I'm just not sure if there is a way to make it reasonably faster.
I am trying to create a tree in python, which I want to be able to do a breadth first traversal later on. However, when I try to loop through the children of a node (i.e the root), it doesn't seem to find any children. However, if I try to access the child separately (root.children[1]) it is valid. I am pretty sure I am doing something silly, but I am not sure where.
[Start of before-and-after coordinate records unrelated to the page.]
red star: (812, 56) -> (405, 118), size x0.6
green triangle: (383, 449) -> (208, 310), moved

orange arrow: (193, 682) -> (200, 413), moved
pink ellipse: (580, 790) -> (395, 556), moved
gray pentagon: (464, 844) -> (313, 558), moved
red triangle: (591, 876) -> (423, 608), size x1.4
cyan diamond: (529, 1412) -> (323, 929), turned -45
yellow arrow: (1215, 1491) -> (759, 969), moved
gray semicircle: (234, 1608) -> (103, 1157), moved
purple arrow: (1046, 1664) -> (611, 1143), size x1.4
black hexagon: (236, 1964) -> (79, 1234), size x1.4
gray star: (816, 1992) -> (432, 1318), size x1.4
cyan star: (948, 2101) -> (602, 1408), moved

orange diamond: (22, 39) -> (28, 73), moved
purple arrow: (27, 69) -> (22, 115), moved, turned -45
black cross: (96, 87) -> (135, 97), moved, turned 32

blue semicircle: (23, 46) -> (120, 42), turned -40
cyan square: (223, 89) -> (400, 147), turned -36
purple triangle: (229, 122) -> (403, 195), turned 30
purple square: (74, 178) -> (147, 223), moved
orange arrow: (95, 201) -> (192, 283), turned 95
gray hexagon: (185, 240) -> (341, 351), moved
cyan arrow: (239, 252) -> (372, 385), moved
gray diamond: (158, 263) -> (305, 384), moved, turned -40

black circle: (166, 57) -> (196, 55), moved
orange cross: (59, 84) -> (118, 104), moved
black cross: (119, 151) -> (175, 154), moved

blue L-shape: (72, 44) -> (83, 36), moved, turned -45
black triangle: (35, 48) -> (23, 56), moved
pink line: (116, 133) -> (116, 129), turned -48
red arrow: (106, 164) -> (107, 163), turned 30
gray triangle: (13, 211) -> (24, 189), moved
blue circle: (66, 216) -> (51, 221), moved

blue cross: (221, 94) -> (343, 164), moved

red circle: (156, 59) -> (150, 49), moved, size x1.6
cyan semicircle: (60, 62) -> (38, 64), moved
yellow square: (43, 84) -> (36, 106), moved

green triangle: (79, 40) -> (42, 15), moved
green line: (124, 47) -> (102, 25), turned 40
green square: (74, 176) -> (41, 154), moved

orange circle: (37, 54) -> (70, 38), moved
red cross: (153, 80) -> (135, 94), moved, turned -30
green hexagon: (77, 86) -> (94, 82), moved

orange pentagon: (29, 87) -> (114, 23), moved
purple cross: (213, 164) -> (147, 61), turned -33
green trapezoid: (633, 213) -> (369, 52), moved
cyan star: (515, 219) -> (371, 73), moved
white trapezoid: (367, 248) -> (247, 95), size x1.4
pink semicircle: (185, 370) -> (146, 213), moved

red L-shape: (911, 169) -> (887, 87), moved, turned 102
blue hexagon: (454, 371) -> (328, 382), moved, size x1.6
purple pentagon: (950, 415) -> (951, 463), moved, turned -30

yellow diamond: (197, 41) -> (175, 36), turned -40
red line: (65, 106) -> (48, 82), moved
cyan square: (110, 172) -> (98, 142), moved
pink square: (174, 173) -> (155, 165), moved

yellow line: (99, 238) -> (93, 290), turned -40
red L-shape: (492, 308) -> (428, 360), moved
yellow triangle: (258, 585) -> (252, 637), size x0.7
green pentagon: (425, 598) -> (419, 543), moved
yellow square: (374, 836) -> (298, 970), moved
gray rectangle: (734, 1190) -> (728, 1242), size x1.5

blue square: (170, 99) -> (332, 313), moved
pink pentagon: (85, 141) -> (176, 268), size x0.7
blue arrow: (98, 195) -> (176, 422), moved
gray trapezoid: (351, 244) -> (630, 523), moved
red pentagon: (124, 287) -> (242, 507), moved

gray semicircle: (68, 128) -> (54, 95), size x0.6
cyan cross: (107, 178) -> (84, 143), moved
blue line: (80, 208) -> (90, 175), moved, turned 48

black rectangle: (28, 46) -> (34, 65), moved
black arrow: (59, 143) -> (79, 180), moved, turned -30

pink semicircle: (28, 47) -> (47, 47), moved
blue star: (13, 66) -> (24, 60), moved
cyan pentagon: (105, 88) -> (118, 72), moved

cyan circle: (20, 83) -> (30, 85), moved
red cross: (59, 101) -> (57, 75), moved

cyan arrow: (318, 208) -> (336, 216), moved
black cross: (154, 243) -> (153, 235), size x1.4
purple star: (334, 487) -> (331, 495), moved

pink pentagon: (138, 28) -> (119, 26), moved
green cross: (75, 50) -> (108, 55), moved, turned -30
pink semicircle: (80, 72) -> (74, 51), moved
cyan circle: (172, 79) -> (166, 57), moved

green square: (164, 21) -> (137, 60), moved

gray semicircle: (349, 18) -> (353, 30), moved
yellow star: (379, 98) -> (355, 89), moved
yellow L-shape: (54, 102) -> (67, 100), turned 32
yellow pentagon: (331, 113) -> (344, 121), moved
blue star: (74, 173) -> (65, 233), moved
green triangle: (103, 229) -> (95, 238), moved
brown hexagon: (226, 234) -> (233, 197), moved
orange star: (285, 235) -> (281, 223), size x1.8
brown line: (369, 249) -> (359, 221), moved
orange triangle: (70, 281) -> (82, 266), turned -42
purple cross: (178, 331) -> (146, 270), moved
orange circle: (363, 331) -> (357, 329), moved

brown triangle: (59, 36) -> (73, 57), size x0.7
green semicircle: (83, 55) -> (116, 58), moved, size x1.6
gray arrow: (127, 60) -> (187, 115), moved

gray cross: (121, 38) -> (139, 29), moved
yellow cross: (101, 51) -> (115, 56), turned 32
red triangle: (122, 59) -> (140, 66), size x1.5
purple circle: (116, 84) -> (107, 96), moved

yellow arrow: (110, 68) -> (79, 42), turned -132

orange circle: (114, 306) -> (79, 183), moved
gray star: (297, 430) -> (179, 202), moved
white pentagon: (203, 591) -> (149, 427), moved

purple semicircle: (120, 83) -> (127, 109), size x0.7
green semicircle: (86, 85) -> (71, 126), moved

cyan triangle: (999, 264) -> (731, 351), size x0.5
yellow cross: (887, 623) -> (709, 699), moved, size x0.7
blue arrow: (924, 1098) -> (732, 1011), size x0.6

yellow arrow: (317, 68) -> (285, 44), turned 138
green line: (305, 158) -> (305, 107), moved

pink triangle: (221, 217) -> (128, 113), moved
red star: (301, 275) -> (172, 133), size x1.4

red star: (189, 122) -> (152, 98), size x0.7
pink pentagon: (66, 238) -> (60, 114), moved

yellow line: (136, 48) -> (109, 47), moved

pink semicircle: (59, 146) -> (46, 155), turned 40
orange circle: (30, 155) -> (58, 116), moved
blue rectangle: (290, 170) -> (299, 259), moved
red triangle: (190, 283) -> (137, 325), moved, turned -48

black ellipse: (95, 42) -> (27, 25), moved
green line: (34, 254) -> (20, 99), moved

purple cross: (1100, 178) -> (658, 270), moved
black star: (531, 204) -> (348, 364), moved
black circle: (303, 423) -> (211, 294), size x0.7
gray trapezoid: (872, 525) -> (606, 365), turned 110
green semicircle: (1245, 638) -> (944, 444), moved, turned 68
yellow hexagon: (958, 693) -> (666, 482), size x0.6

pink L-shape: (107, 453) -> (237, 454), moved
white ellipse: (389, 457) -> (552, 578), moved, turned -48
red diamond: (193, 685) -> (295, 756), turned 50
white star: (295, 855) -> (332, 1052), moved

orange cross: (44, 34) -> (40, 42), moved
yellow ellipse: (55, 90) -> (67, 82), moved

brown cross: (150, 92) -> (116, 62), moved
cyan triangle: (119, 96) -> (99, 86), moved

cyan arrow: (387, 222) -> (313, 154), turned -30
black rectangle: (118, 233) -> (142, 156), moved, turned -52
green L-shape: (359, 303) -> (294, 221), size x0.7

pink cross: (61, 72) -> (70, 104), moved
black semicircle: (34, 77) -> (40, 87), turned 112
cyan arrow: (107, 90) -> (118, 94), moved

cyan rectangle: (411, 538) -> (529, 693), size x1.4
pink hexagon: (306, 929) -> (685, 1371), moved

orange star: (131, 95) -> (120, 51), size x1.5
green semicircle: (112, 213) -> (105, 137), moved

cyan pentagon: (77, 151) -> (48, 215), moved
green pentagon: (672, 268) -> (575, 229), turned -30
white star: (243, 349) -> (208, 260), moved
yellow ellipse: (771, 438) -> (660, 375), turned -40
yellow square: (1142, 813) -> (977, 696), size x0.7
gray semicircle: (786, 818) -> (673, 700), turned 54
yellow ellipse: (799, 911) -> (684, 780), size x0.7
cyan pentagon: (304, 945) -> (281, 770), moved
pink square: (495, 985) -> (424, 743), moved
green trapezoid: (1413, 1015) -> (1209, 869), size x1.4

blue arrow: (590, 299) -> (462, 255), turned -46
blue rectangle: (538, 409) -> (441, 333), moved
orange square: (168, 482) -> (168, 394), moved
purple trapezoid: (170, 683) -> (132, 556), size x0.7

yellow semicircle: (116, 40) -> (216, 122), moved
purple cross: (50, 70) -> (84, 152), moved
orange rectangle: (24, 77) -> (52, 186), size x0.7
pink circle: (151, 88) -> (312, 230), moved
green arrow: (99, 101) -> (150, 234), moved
Here is my code:
class Component:
def __init__(self, compName, originName, connected = False): #removed to decrease code size
def __str__(self):
return "\n\tComponent Name: {0}\n\tOrigin Name: {1}\n\tConnected: {2}\n".format(self.name, self.origin, str(self.connected));
class Node:
def __init__(self, component, parent):
self.children = [];
def add_node(self, node):
self.children.append(node);
#...left out some broken code that is commented out...#
def __str__(self):
return "{0}".format(str(self.component));
class Tree:
def __init__(self):
def add_component(self, component, parent = None):
if self.root is None:
self.root = Node(component, parent);
else:
self.root.add_node(Node(component, parent));
def breadth_first(node):
result = [];
queue = [];
queue.append(node);
while queue:
node = queue.pop(0);
result.append(node);
plog("Adding to result\n");
plog(str(node));
if node in node.children:
for child in node.children:
if child not in result and child not in queue:
queue.append(child);
else:
plog("NO CHILDREN\n"); // this is being displayed
return result;
def main(ScriptArgument, oDesktop):
component = Component("Laminate", "B7_TX");
tree = Tree();
tree.add_component(component);
component = Component("B7", "B7_TX");
tree.add_component(component, "Laminate");
result = breadth_first(tree.root);
for x in result:
plog(str(x) + "\n");
This is the output I am getting:
Adding to result # output from breadth-first
Component Name: Laminate #output from breadth-first
Origin Name: B7_TX
Connected: False
NO CHILDREN # this is indicating that the child was not added properly, I believe
Component Name: Laminate # output from the loop in main
Origin Name: B7_TX
Connected: False
Why are you checking if the parent is in the list of children with the following line?
if node in node.children:
I would simply do:
[...]
while queue:
node = queue.pop(0);
result.append(node);
plog("Adding to result\n");
plog(str(node));
for child in node.children:
if child not in result and child not in queue:
queue.append(child);
return result;
My "if" check was wrong. I was checking to see if the root (or current) node is in its own children list, which was wrong. I simply changed this to check if there are any children (if node.children:) and it worked.